WHAT YOU WILL DO:
Check every line below for the string "move", and copy the lines that contain it.

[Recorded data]
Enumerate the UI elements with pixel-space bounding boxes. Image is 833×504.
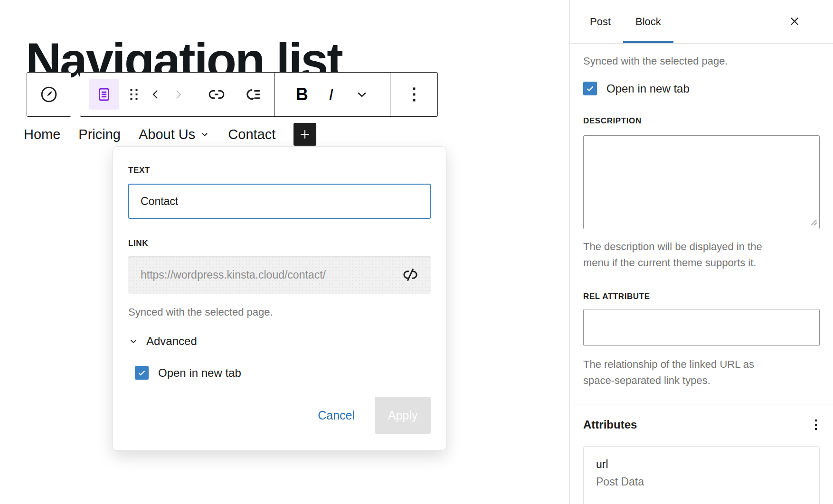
- toolbar-group-options: [390, 73, 437, 116]
- move-left-button[interactable]: [149, 87, 163, 102]
- navigation-menu: Home Pricing About Us Contact: [24, 122, 316, 146]
- nav-item-pricing[interactable]: Pricing: [78, 127, 121, 142]
- link-url-value: https://wordpress.kinsta.cloud/contact/: [141, 269, 400, 281]
- italic-button[interactable]: I: [329, 86, 333, 103]
- sidebar-content: Synced with the selected page. Open in n…: [570, 55, 833, 504]
- move-right-button[interactable]: [171, 87, 185, 102]
- rel-help: The relationship of the linked URL as sp…: [583, 356, 820, 389]
- description-label: DESCRIPTION: [583, 116, 820, 126]
- toolbar-group-link: [194, 73, 275, 116]
- synced-note: Synced with the selected page.: [583, 55, 820, 67]
- link-settings-popover: TEXT LINK https://wordpress.kinsta.cloud…: [113, 146, 446, 451]
- bold-button[interactable]: B: [296, 86, 308, 103]
- apply-button[interactable]: Apply: [375, 397, 431, 434]
- synced-note: Synced with the selected page.: [128, 306, 431, 318]
- nav-item-home[interactable]: Home: [24, 127, 60, 142]
- drag-handle[interactable]: [128, 87, 140, 102]
- more-formats-button[interactable]: [354, 87, 369, 102]
- advanced-toggle[interactable]: Advanced: [128, 335, 431, 348]
- drag-handle-icon: [128, 87, 140, 102]
- gutenberg-editor: Navigation list: [0, 0, 833, 504]
- link-text-input[interactable]: [128, 184, 431, 219]
- nav-item-label: Contact: [228, 127, 275, 142]
- options-button[interactable]: [412, 86, 416, 103]
- close-sidebar-button[interactable]: [787, 14, 802, 28]
- open-new-tab-label: Open in new tab: [606, 82, 690, 95]
- sidebar-tabs: Post Block: [577, 0, 673, 43]
- attribute-name: url: [596, 458, 807, 471]
- navigation-block-button[interactable]: [38, 84, 59, 105]
- nav-item-label: Home: [24, 127, 60, 142]
- description-textarea[interactable]: [583, 135, 820, 229]
- open-new-tab-option[interactable]: Open in new tab: [583, 82, 820, 95]
- nav-item-about-us[interactable]: About Us: [139, 127, 210, 142]
- close-icon: [787, 14, 802, 28]
- chevron-right-icon: [171, 87, 185, 102]
- attributes-title: Attributes: [583, 418, 637, 431]
- page-link-icon: [95, 85, 113, 103]
- chevron-down-icon: [128, 336, 139, 346]
- link-field-label: LINK: [128, 239, 431, 248]
- open-new-tab-label: Open in new tab: [158, 366, 241, 380]
- compass-icon: [38, 84, 59, 105]
- attribute-source: Post Data: [596, 476, 807, 488]
- cancel-button[interactable]: Cancel: [318, 409, 355, 422]
- italic-icon: I: [329, 86, 333, 103]
- settings-sidebar: Post Block Synced with the selected page…: [569, 0, 833, 504]
- popover-actions: Cancel Apply: [128, 397, 431, 434]
- vertical-ellipsis-icon: [412, 86, 416, 103]
- tab-block[interactable]: Block: [623, 0, 673, 43]
- advanced-label: Advanced: [146, 335, 197, 348]
- section-divider: [570, 404, 833, 404]
- bold-icon: B: [296, 86, 308, 103]
- description-field-wrap: [583, 135, 820, 229]
- text-field-label: TEXT: [128, 166, 150, 175]
- description-help: The description will be displayed in the…: [583, 239, 820, 271]
- link-button[interactable]: [207, 84, 227, 104]
- nav-item-label: Pricing: [78, 127, 121, 142]
- open-new-tab-option[interactable]: Open in new tab: [135, 366, 431, 380]
- tab-post[interactable]: Post: [577, 0, 623, 43]
- unlink-button[interactable]: [400, 265, 420, 285]
- attribute-item-card[interactable]: url Post Data: [583, 446, 820, 504]
- attributes-menu-button[interactable]: [812, 417, 820, 433]
- checkbox-checked[interactable]: [583, 82, 597, 95]
- checkmark-icon: [137, 368, 147, 378]
- page-link-block-button[interactable]: [89, 79, 119, 110]
- add-submenu-button[interactable]: [243, 84, 263, 104]
- link-url-field[interactable]: https://wordpress.kinsta.cloud/contact/: [128, 256, 431, 294]
- checkmark-icon: [585, 84, 595, 93]
- add-submenu-icon: [243, 84, 263, 104]
- submenu-chevron-down-icon: [199, 129, 210, 140]
- link-off-icon: [400, 265, 420, 285]
- add-block-button[interactable]: [293, 123, 316, 146]
- nav-item-label: About Us: [139, 127, 195, 142]
- toolbar-group-formatting: B I: [275, 73, 390, 116]
- sidebar-header: Post Block: [570, 0, 833, 44]
- chevron-left-icon: [149, 87, 163, 102]
- nav-item-contact[interactable]: Contact: [228, 127, 275, 142]
- vertical-ellipsis-icon: [815, 420, 817, 421]
- checkbox-checked[interactable]: [135, 366, 149, 380]
- block-toolbar-parent-group: [27, 72, 71, 117]
- toolbar-group-block: [80, 73, 194, 116]
- plus-icon: [298, 127, 312, 141]
- rel-attribute-label: REL ATTRIBUTE: [583, 292, 820, 301]
- rel-attribute-input[interactable]: [583, 309, 820, 346]
- attributes-header: Attributes: [583, 417, 820, 433]
- chevron-down-icon: [354, 87, 369, 102]
- block-toolbar: B I: [80, 72, 438, 117]
- link-icon: [207, 84, 227, 104]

RESPONSE AREA:
- move-left-button[interactable]: [149, 87, 163, 102]
- move-right-button[interactable]: [171, 87, 185, 102]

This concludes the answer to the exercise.